Intense activation of skeletal muscle results in fatigue development, which involves impaired function of the muscle cells resulting in weaker and slower contractions. Intense muscle activity also results in increased heat production and muscle temperature may rise by up to ∼6°C. Hyperthermia is associated with impaired exercise performance in vivo and recent studies have shown contractile dysfunction and premature fatigue development in easily fatigued muscle fibres stimulated at high temperatures and these defects were attributed to oxidative stress. Here we studied whether fatigue-resistant soleus fibres stimulated at increased temperature show premature fatigue development and whether increasing the level of oxidative stress accelerates fatigue development.

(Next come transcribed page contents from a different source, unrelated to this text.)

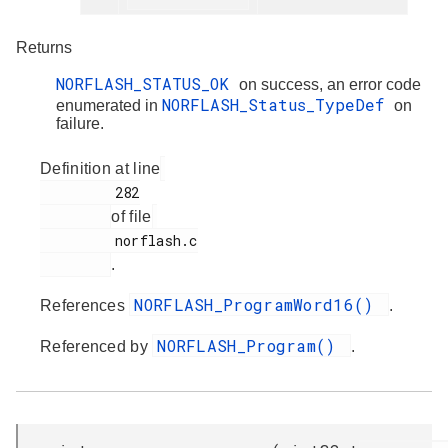
Returns
NORFLASH_STATUS_OK
on success, an error code
NORFLASH_Status_TypeDef
enumerated in
on
failure.
Definition at line
         282

of file
         norflash.c

.
NORFLASH_ProgramWord16()
References
.
NORFLASH_Program()
Referenced by
.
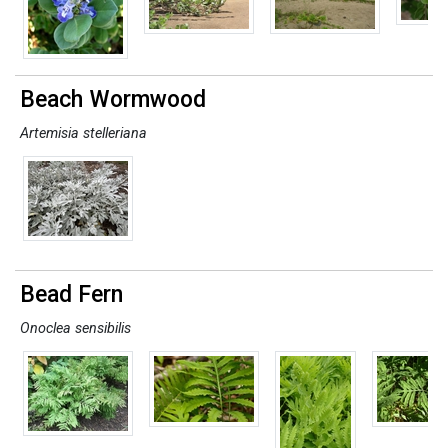
Beach Wormwood
Artemisia stelleriana
Bead Fern
Onoclea sensibilis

Intact single fibres or small bundles of soleus fibres were fatigued by 600 ms tetani given at 2 s intervals at 37°C and 43°C, which is the highest temperature the muscle would experience in vivo . Tetanic force in the unfatigued state was not significantly different at the two temperatures. With 100 fatiguing tetani, force decreased by ∼15% at both temperatures; the free cytosolic Ca²⁺] (assessed with indo-1) showed a similar ∼10% decrease at both temperatures. The oxidative stress during fatigue at 43°C was increased by application of 10 μ m hydrogen peroxide or tert-butyl hydroperoxide and this did not cause premature fatigue development. In summary, fatigue-resistant muscle fibres do not display impaired contractility and fatigue resistance at the highest temperature that mammals, including humans, would experience in vivo . Thus, intrinsic defects in fatigue-resistant muscle fibres cannot explain the decreased physical performance at high temperatures.